2016 Hatchimals: These adorable, interactive toys hatched out of eggs after a little care and became such an instant hit stores could barely get them out of the box and on the shelves before they were all sold out.
2017 Fingerlings: originally little robotic monkeys that would attach to your finger and make monkey noises, this toy line grew to include other animals like pandas, elephants and even unicorns.

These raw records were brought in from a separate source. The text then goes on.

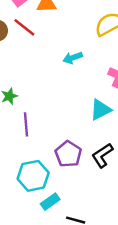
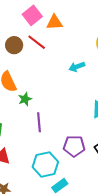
purple pentagon: (68, 154) -> (74, 146), turned -30

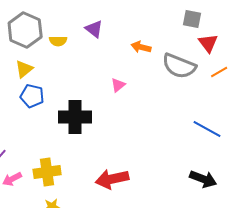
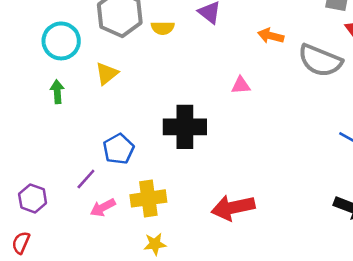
yellow triangle: (24, 69) -> (107, 74), moved
pink triangle: (118, 85) -> (241, 85), turned 35
blue pentagon: (32, 96) -> (118, 149), moved, turned 30

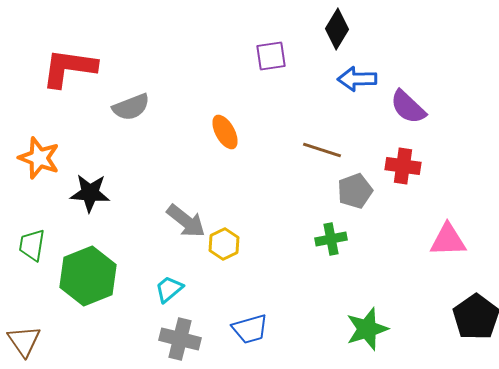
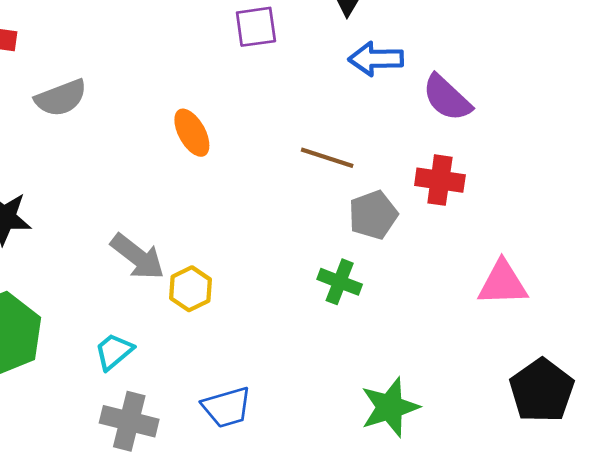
green cross: (331, 239) -> (340, 282), turned 32

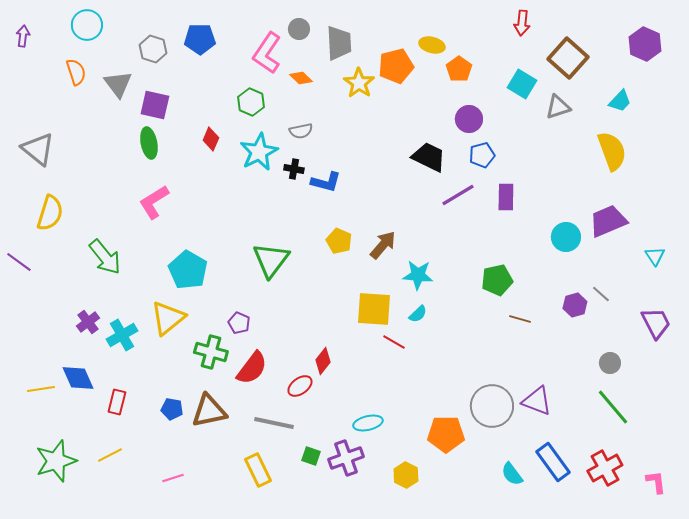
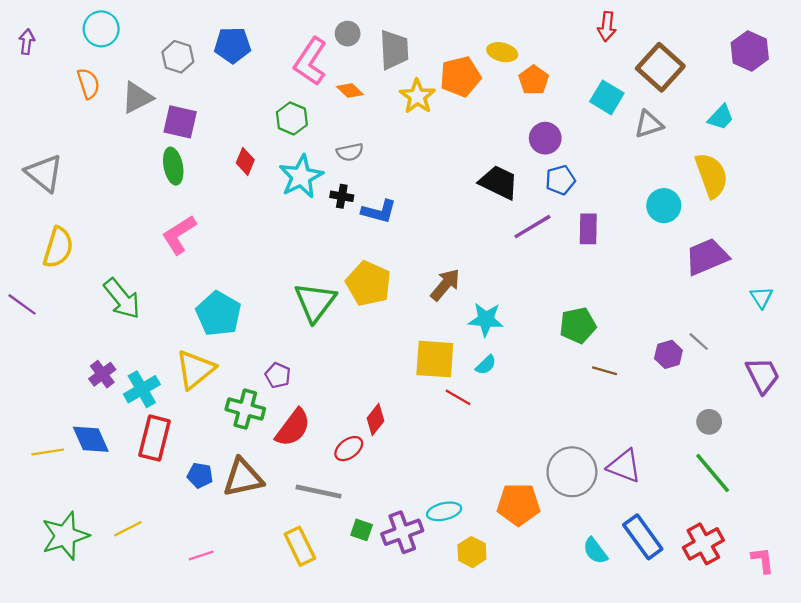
gray triangle: (118, 84) -> (137, 97), turned 40
cyan circle: (566, 237) -> (664, 206), moved
yellow pentagon: (339, 241) -> (369, 283), moved, size x1.5
red rectangle: (117, 402) -> (155, 438), moved, size x1.5
cyan ellipse: (368, 423) -> (444, 511), moved

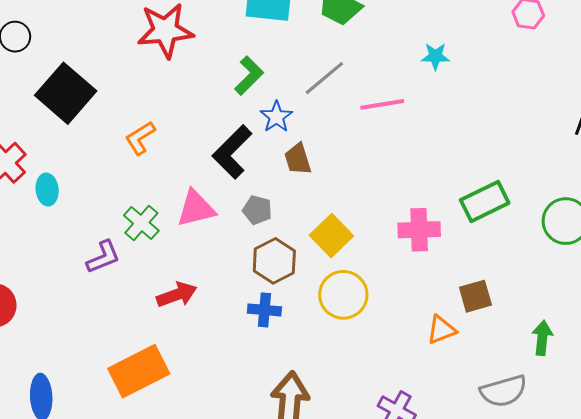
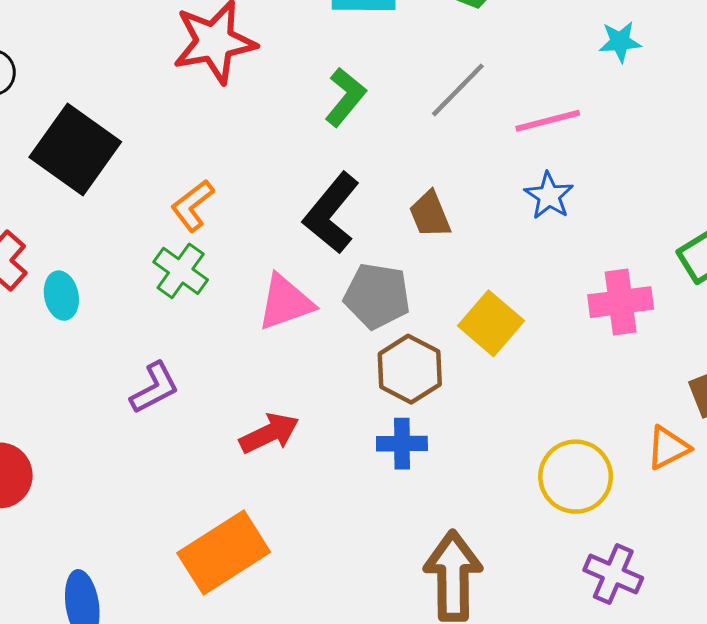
blue star: (276, 117) -> (549, 196), moved
gray pentagon: (257, 210) -> (377, 296), size x1.5
green cross: (141, 223) -> (181, 271), moved
yellow circle: (343, 295) -> (576, 477), moved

2018 The Hot Wheels Super Ultimate Garage: Everything old was new again in 2018 as the Hot Wheels Super Ultimate Garage was voted  Toy Of The Year Award  and went on to become the number one toy that Christmas – 50 years after it was first introduced.
2019 Baby Shark Song Puppet: Famous for past Christmas list toppers like Robosapiens and Fingerlings, WowWee topped Christmas lists again in 2019 with the WowWee Pinkfong Baby Shark Official Song Puppet – a cute, yellow, baby shark that sings along to “Baby Shark” (We’re you expecting Nickleback?) with the movement of your hand. The faster or slower you move your hand, the faster or slower Baby Shark sings along.
2020 Star Wars Baby Yoda: Awesome and adorable, Baby Yoda is. Star Wars was back in 2020, baby, and the baby Jedi Master-to-be came complete with 25 sound and motion combinations including the use of “the Force”.  
2021 We’re not sure what this year’s toy trend will be as there are a lot of great products to choose from. What we do know, however, is this year, just like every year since 1937, Stuckey’s merchandise always makes great holiday gifts. From stuffing Christmas stockings with our world famous Stuckey’s pecan log rolls or keeping comfy cozy with Stuckey’s branded socks, there’s sure to be something from Stuckey’s for everybody on your Christmas list this year and every year.  Merry Christmas, everyone!

So what was the most popular toy the year you were born? Do you remember Santa bringing you any of the toys on our list?